Christopher, my husband, is a poet and a master of words. In the red car driving steadily into town, we discussed at great length the importance of knowing how many descriptive words to include in a sentence. Chris suggested that the one who started the over dose on it all was the American author Herman Melville. Melville wrote the great American novel, “Moby Dick” in 1851 when “Twitter” was only something a bird did, but his use of the English language is almost exhausting to digest. Each sentence makes you feel like a goose on a foie gras farm gagging down the details of the simplest events!
Here is an example of his work. Keep in mind, there are only seven sentences:

“You may have seen many a quaint craft in your day, for aught I know; – squared-toed luggers; mountainous Japanese junks; butter-box galliots, and what not; but take my word for it, you never saw such a rare old craft as this same rare old Pequod.

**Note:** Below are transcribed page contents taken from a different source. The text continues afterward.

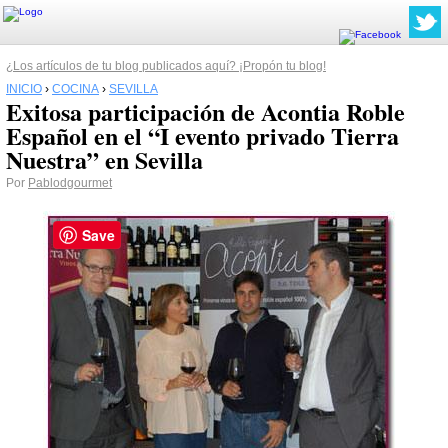
¿Los artículos de tu blog publicados aquí? ¡Propón tu blog!
INICIO
›
COCINA
›
SEVILLA
Exitosa participación de Acontia Roble
Español en el “I evento privado Tierra
Nuestra” en Sevilla
Por
Pablodgourmet
Save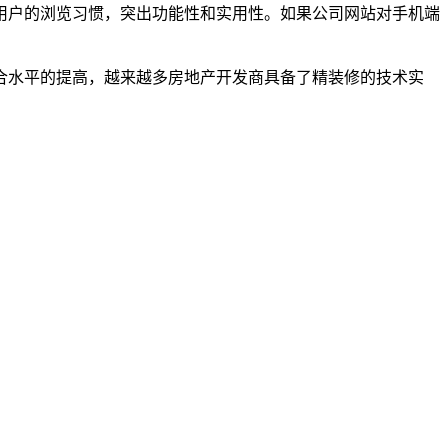
用户的浏览习惯，突出功能性和实用性。如果公司网站对手机端
合水平的提高，越来越多房地产开发商具备了精装修的技术实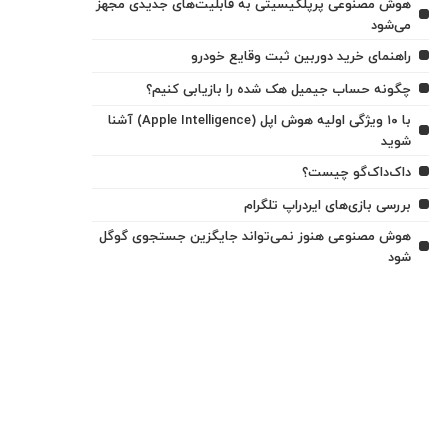
هوش مصنوعی پرپلکیسیتی به قابلیت‌های جدیدی مجهز
می‌شود
راهنمای خرید دوربین ثبت وقایع خودرو
چگونه حساب جیمیل هک شده را بازیابی کنیم؟
با ۱۰ ویژگی اولیه هوش اپل (Apple Intelligence) آشنا
شوید
داک‌داک‌گو چیست؟
بررسی بازی‌های ایردراپ تلگرام
هوش مصنوعی هنوز نمی‌تواند جایگزین جستجوی گوگل
شود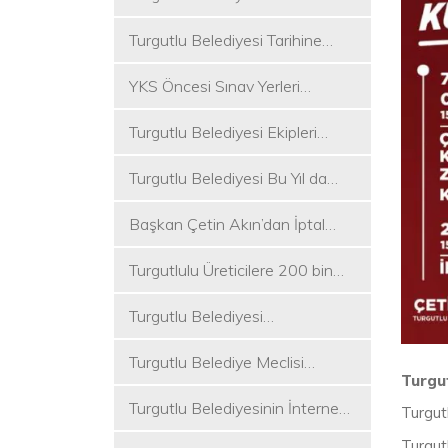
Koşukırı Mevkisinde Yoğun
Turgutlu Belediyesi Tarihine
Mesai
Sahip Çıkmaya Devam Ediyor
YKS Öncesi Sınav Yerleri
Dezenfekte Edildi
Turgutlu Belediyesi Ekipleri
Merkez ve Kırsal Mahallelere
Turgutlu Belediyesi Bu Yıl da
Hizmete Devam Ediyor
Üniversite Tercih Merkezi
Başkan Çetin Akın’dan İptal
Kuracak
Kararına Tepki
Turgutlulu Üreticilere 200 bin
Fide Ulaştırılacak
Turgutlu Belediyesi
Çalışmalarına Ara Vermiyor
Turgutlu Belediye Meclisi
Turgu
Toplanıyor
Turgutlu Belediyesinin İnternet
Turgutl
Sitesi Yenilendi
Turgut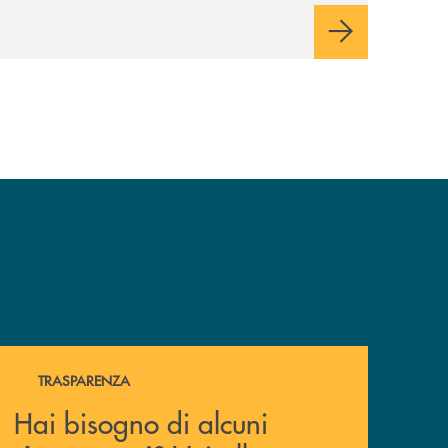
Hai bisogno di alcuni documenti ? Vai alla pagina della 
TRASPARENZA
Hai bisogno di alcuni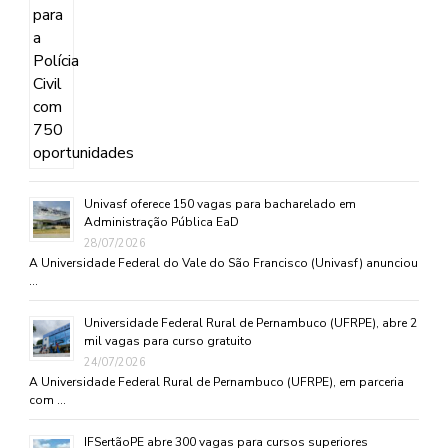
Univasf oferece 150 vagas para bacharelado em
Administração Pública EaD
28/07/2026
A Universidade Federal do Vale do São Francisco (Univasf) anunciou
…
Universidade Federal Rural de Pernambuco (UFRPE), abre 2
mil vagas para curso gratuito
24/07/2026
A Universidade Federal Rural de Pernambuco (UFRPE), em parceria
com …
IFSertãoPE abre 300 vagas para cursos superiores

She was a ship of the old school, rather small if anything; with an old fashioned claw-footed look about her. Long seasoned and weather-stained in the typhoons and calms of all four oceans, her old hull’s complexion was darkened like a French grenadier’s, who has alike fought in Egypt and Siberia. Her venerable bows looked bearded. Her masts – cut somewhere on the coast of Japan, where her original ones were lost overboard in a gale – her masts stood stiffly up like the spines of the three old kings of Cologne. Her ancient decks were worn and wrinkled, like the pilgrim-worshipped flag-stone in Canterbury Cathedral where Beckett bled. But to all these her old antiquities, were added new and marvelous features, pertaining to the wild business that for more than half a century she had followed. Old Captain Peleg, many years her chief-mate, before he commanded another vessel of his own, and now a retired seaman, and one of the principal owners of the Pequod, – this old Peleg, during the term of his chief-mateship, had built upon her original grotesqueness, and inlaid it, all over, with a quaintness both of material and device, unmatched by anything except it be Thorkill-Hake’s carved buckler or bedstead.”**

He simply will not allow himself to write, “I looked and saw the old brown ship, Pequod.” If he did his fingers would break not to mention his conscious. This man is committed to painting the picture!

Arrgghh! -So much to learn. My “Moby Dick” is finding (re-finding) my unique writing style. In order to do that I’ll need to write a lot… and with great fervor, …ahhh…sitting a top the cushions of leather framed around proper back support, while they themselves sit upon a carousel of wheel set to move in any direction my body wills to moves them. Aye, my body dose not move away from the black board of symbols that lay before the troubled torso; instead the forearms and elbows stand firm to prop up my focus on said goal. All that would be seen in motion by any soul, who happen to enter the room, be but the tips of this human extension. For one to see, to truly see all to be seen, that would take a different eye. The movement within the mind, which exceeds the speed of fingers, yea only in the eye of imagination, the form in the mist, the very beginning of vision and the conjuring of characters. Conjure I do like a wizard over a glass orb, perhaps you prefer a weaver, with each stroke spinning together words and visions into an object a child could hold and cover over it’s head when scared. If only these tips would weave a million blankets! Warmed by an artist’s craft, as if to purposely leave thy fingerprint, touched and warmed by words on the cold night that is our very existence.